● **Task to complete**
Count up every line of the data in which "yang" occurs. The reply is one number and nothing more.

(Dataset entries)
────────────────────────────────────────
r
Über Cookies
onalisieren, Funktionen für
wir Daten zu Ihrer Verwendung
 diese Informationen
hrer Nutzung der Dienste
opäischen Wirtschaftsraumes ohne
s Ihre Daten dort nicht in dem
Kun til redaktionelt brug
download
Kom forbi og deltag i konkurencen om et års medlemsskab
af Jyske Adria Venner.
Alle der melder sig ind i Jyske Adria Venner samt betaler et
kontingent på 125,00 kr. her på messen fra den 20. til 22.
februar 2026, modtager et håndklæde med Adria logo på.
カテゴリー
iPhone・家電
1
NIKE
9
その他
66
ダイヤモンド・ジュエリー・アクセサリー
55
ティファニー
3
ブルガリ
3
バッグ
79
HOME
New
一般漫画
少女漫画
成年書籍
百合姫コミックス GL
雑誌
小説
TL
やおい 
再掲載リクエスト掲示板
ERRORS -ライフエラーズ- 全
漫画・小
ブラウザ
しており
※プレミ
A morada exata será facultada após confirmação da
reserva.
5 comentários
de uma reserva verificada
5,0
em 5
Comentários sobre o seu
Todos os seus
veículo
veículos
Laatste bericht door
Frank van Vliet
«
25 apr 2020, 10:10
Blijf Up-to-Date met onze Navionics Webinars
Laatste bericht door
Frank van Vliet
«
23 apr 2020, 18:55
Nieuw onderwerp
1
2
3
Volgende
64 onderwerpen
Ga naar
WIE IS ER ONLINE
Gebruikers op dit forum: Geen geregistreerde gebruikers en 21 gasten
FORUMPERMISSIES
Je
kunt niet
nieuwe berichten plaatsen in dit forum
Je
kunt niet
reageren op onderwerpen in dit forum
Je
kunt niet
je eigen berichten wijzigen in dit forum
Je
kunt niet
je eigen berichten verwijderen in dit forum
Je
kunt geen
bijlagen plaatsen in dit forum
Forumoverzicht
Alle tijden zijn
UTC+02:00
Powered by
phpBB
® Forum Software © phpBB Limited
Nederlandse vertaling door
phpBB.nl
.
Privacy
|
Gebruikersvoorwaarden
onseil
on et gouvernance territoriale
────────────────────────────────────────
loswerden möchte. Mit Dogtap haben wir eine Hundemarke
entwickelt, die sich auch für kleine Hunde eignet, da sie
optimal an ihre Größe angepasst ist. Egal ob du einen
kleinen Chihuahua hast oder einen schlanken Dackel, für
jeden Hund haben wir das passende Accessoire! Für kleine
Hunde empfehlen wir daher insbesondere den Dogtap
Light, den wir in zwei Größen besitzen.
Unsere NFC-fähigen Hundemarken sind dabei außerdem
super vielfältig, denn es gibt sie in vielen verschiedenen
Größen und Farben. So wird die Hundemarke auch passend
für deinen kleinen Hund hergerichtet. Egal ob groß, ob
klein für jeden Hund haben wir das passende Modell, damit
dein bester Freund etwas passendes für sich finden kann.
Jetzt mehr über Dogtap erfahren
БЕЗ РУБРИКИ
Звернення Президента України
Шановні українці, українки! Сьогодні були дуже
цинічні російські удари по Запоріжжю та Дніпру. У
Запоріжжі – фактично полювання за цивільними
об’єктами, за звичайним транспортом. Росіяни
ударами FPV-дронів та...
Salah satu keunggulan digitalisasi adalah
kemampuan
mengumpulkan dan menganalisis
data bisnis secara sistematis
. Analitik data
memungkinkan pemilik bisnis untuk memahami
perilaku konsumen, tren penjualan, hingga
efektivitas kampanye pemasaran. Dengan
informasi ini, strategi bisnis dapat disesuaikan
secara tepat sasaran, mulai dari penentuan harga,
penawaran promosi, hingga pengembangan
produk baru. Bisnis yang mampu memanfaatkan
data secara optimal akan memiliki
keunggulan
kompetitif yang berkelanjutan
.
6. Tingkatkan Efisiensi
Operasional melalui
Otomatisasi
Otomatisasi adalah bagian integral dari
────────────────────────────────────────
● **Written solution**
2